> Exercise directions
Set down exactly, and only, the lines from the one with "this page is useful" to the final line of the entries, both included.

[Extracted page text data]
------------------------------------------------------------------------

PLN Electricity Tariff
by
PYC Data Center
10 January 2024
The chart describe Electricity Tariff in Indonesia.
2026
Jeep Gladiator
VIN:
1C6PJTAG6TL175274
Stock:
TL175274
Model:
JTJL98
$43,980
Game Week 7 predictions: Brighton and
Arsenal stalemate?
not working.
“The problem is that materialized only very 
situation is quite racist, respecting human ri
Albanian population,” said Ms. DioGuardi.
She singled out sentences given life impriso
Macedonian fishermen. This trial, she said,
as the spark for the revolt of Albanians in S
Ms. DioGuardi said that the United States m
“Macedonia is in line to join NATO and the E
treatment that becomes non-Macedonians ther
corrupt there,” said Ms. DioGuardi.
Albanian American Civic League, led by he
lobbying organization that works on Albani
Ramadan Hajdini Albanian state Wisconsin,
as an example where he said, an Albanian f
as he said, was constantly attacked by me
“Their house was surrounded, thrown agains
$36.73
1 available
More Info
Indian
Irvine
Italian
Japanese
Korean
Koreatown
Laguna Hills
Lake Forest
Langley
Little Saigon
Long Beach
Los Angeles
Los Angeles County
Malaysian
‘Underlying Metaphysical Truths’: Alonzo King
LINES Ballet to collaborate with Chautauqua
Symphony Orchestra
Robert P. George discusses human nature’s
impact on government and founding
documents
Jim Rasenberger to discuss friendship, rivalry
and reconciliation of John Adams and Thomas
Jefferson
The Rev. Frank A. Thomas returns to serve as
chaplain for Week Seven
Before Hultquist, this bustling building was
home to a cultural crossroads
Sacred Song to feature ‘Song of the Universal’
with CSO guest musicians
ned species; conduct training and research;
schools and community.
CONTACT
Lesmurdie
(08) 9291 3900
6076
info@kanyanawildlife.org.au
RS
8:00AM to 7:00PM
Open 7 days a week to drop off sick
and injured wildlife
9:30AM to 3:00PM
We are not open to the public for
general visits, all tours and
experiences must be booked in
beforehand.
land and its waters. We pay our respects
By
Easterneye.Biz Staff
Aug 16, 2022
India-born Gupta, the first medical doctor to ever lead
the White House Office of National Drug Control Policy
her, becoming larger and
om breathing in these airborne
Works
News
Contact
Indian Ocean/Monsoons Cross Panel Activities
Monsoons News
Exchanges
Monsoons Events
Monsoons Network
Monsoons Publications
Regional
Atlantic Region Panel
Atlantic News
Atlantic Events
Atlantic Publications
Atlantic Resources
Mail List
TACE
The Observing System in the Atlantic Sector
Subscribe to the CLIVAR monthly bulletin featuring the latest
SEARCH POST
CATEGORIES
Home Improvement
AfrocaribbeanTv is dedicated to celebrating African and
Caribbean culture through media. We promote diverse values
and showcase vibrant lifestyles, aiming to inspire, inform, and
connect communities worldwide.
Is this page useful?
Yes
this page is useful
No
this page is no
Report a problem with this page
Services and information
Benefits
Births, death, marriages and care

------------------------------------------------------------------------

> Output for this task
this page is useful
No
this page is no
Report a problem with this page
Services and information
Benefits
Births, death, marriages and care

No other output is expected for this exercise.